Assignment —
Each record below must be written out again in exactly the same form.

Extracted data —
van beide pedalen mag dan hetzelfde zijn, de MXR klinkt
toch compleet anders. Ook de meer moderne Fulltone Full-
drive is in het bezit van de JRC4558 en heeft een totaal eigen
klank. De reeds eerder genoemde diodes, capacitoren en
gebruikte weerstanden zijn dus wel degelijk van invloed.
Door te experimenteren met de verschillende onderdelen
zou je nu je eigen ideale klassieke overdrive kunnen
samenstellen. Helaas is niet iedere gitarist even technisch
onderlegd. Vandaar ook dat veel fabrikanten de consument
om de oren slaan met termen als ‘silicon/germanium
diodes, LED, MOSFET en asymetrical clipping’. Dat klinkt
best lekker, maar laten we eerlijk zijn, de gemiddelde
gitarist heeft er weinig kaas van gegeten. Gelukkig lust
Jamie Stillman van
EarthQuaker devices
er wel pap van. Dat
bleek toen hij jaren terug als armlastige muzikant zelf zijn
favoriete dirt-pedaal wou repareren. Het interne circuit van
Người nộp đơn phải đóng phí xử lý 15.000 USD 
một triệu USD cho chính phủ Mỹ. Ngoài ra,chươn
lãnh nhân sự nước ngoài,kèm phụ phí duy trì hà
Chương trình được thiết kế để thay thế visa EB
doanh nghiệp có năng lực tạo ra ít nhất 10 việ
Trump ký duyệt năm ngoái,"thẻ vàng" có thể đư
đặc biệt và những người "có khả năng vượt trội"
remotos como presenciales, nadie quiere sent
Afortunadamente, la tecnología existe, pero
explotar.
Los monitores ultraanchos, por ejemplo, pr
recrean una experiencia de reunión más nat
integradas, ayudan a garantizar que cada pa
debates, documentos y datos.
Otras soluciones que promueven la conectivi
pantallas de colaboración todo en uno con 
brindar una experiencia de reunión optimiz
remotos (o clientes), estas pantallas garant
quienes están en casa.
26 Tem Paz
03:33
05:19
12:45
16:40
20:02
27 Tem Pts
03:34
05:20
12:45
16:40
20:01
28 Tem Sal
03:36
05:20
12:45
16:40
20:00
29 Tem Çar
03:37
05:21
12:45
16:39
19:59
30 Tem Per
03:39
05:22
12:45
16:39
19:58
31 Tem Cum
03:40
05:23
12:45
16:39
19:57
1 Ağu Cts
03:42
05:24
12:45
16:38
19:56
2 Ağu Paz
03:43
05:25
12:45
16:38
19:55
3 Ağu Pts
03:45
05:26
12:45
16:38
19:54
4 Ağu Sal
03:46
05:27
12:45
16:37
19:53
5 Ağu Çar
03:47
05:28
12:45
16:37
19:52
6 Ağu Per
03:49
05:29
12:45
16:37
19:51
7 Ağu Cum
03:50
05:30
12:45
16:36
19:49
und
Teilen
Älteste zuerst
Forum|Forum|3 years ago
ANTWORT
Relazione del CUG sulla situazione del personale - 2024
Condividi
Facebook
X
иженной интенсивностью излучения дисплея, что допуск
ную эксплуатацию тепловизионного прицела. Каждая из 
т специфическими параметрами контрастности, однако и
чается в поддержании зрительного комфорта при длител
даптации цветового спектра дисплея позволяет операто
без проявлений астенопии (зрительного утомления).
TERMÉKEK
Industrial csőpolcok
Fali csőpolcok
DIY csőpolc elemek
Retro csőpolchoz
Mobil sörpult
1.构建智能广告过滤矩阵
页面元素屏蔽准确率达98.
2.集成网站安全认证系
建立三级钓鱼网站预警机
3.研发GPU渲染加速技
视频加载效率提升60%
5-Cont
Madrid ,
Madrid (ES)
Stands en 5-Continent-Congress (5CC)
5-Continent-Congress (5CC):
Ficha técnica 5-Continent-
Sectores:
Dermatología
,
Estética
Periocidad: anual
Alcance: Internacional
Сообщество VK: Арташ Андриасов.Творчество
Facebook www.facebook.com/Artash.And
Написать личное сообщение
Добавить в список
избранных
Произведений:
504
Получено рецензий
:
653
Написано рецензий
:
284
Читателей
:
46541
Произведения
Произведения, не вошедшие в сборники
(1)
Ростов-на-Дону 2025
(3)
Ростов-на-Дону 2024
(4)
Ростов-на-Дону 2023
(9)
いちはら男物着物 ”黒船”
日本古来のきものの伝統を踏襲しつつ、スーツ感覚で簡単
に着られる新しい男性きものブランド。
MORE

Finished exercise —
van beide pedalen mag dan hetzelfde zijn, de MXR klinkt
toch compleet anders. Ook de meer moderne Fulltone Full-
drive is in het bezit van de JRC4558 en heeft een totaal eigen
klank. De reeds eerder genoemde diodes, capacitoren en
gebruikte weerstanden zijn dus wel degelijk van invloed.
Door te experimenteren met de verschillende onderdelen
zou je nu je eigen ideale klassieke overdrive kunnen
samenstellen. Helaas is niet iedere gitarist even technisch
onderlegd. Vandaar ook dat veel fabrikanten de consument
om de oren slaan met termen als ‘silicon/germanium
diodes, LED, MOSFET en asymetrical clipping’. Dat klinkt
best lekker, maar laten we eerlijk zijn, de gemiddelde
gitarist heeft er weinig kaas van gegeten. Gelukkig lust
Jamie Stillman van
EarthQuaker devices
er wel pap van. Dat
bleek toen hij jaren terug als armlastige muzikant zelf zijn
favoriete dirt-pedaal wou repareren. Het interne circuit van
Người nộp đơn phải đóng phí xử lý 15.000 USD 
một triệu USD cho chính phủ Mỹ. Ngoài ra,chươn
lãnh nhân sự nước ngoài,kèm phụ phí duy trì hà
Chương trình được thiết kế để thay thế visa EB
doanh nghiệp có năng lực tạo ra ít nhất 10 việ
Trump ký duyệt năm ngoái,"thẻ vàng" có thể đư
đặc biệt và những người "có khả năng vượt trội"
remotos como presenciales, nadie quiere sent
Afortunadamente, la tecnología existe, pero
explotar.
Los monitores ultraanchos, por ejemplo, pr
recrean una experiencia de reunión más nat
integradas, ayudan a garantizar que cada pa
debates, documentos y datos.
Otras soluciones que promueven la conectivi
pantallas de colaboración todo en uno con 
brindar una experiencia de reunión optimiz
remotos (o clientes), estas pantallas garant
quienes están en casa.
26 Tem Paz
03:33
05:19
12:45
16:40
20:02
27 Tem Pts
03:34
05:20
12:45
16:40
20:01
28 Tem Sal
03:36
05:20
12:45
16:40
20:00
29 Tem Çar
03:37
05:21
12:45
16:39
19:59
30 Tem Per
03:39
05:22
12:45
16:39
19:58
31 Tem Cum
03:40
05:23
12:45
16:39
19:57
1 Ağu Cts
03:42
05:24
12:45
16:38
19:56
2 Ağu Paz
03:43
05:25
12:45
16:38
19:55
3 Ağu Pts
03:45
05:26
12:45
16:38
19:54
4 Ağu Sal
03:46
05:27
12:45
16:37
19:53
5 Ağu Çar
03:47
05:28
12:45
16:37
19:52
6 Ağu Per
03:49
05:29
12:45
16:37
19:51
7 Ağu Cum
03:50
05:30
12:45
16:36
19:49
und
Teilen
Älteste zuerst
Forum|Forum|3 years ago
ANTWORT
Relazione del CUG sulla situazione del personale - 2024
Condividi
Facebook
X
иженной интенсивностью излучения дисплея, что допуск
ную эксплуатацию тепловизионного прицела. Каждая из 
т специфическими параметрами контрастности, однако и
чается в поддержании зрительного комфорта при длител
даптации цветового спектра дисплея позволяет операто
без проявлений астенопии (зрительного утомления).
TERMÉKEK
Industrial csőpolcok
Fali csőpolcok
DIY csőpolc elemek
Retro csőpolchoz
Mobil sörpult
1.构建智能广告过滤矩阵
页面元素屏蔽准确率达98.
2.集成网站安全认证系
建立三级钓鱼网站预警机
3.研发GPU渲染加速技
视频加载效率提升60%
5-Cont
Madrid ,
Madrid (ES)
Stands en 5-Continent-Congress (5CC)
5-Continent-Congress (5CC):
Ficha técnica 5-Continent-
Sectores:
Dermatología
,
Estética
Periocidad: anual
Alcance: Internacional
Сообщество VK: Арташ Андриасов.Творчество
Facebook www.facebook.com/Artash.And
Написать личное сообщение
Добавить в список
избранных
Произведений:
504
Получено рецензий
:
653
Написано рецензий
:
284
Читателей
:
46541
Произведения
Произведения, не вошедшие в сборники
(1)
Ростов-на-Дону 2025
(3)
Ростов-на-Дону 2024
(4)
Ростов-на-Дону 2023
(9)
いちはら男物着物 ”黒船”
日本古来のきものの伝統を踏襲しつつ、スーツ感覚で簡単
に着られる新しい男性きものブランド。
MORE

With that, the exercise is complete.